Hi everyone,
I am new to python, so sorry if my question or code seems a bit weird or newbie.
I want to calculate the conservation in two sequence with a specific window size. I actually wrote the code, and it looks like this in below.
My question is, is there any shorter way of doing that using Biopython? I read their tutorial but I really couldn't find anything that I can use here.
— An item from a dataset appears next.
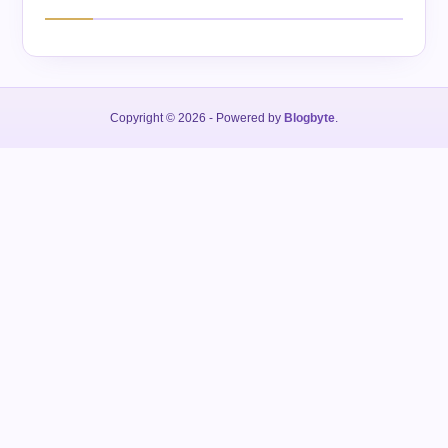
Copyright © 2026
- Powered by
Blogbyte
.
I found ways that the code tells you the overall similarity score between 2 sequences, but I want to be able check the similarity/conservation in a specific window size and eventually plot the the data.
I appreciate any suggestion/ help from you guys!
Thanks and have a nice Day
Sarah
> Blockquote
from Bio import AlignIO
import matplotlib.pyplot as plt
# Compares 2 sequences in a specific window size, and prints the difference
def compare(word1, word2, window):
chunk_count = 0
list = []
length_word1 = len(word1)
length_word2 = len(word2)
if length_word1 < length_word2:
min_word = word1
else:
min_word = word2
while chunk_count < (len(min_word) - 1):
count = 0
if chunk_count + window > len(min_word):
window = len(min_word)-chunk_count
for window_counter in range(window):
if word1[window_counter + chunk_count] == word2[window_counter + chunk_count]:
count = count + 1
list.append(count)
chunk_count = chunk_count + window
print(list)
length= len (list)
print (length)
list3 = [0]
x=0
for i in range (length-1):
x= x+10
list3.append(x)
print (list3)
def main():
alignment = AlignIO.read("Alignment 2.aln", "clustal")
word1 = (alignment[0].seq)
word2 = (alignment[2].seq)
window = 20
compare(word1, word2, window)
> Blockquote
Can you clarify, are you looking for differences between direct substrings (e.g. a Hamming or Levenshtein distance), or are you looking to re-align the windows?